Smaller Clojure Docker builds with multi-stage builds

A common pattern in Docker is to use a separate build environment from the runtime environment. Many platforms have different requirements when you're generating a runnable artifact than when you're running it.

In languages like Go, Rust or C, where the most common implementations produce native binaries, the resulting artifact may require nothing from the environment at all, or perhaps as little as a C standard library. Even in languages like Python that don't typically have a build step, you might indirectly use code that still requires compilation. Common examples include OpenSSL with pyca/cryptography or NETLIB and other numerical libraries with numpy/scipy.

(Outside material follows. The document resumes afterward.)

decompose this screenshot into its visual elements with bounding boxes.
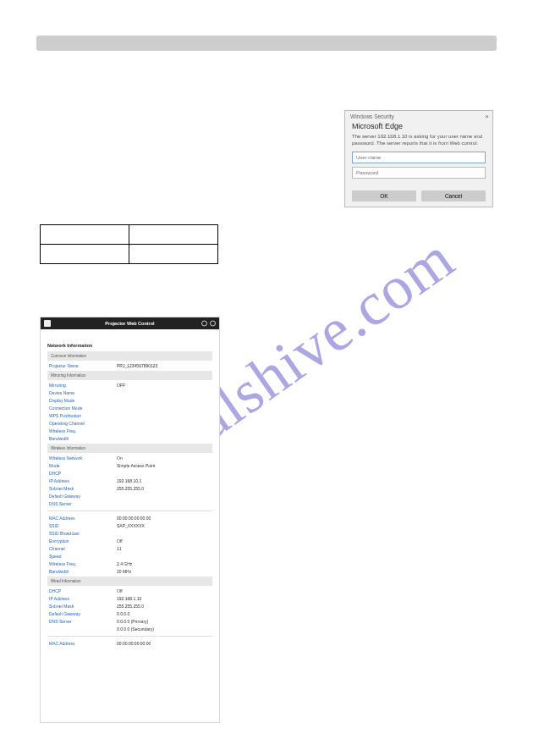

In Clojure, you can easily build "uberjars" with both lein and boot. These are jars (the standard JVM deployable artifact) that come with all dependencies prepackaged, requiring nothing beyond what's in the Java standard library (rt.jar). While this still requires a JRE to run, that is still much smaller than the full development environment.

There are a few advantages to separating environments. It all boils down to them not having anything in them they don't need. That has clear performance advantages, although Docker has historically mitigated this problem with layered pulls. It can have security benefits as well: you can't have bugs in software you don't ship. Even software that isn't directly used in the build process can be affected: some build environments will contain plenty of software that is never used that would normally carry over into your production environments.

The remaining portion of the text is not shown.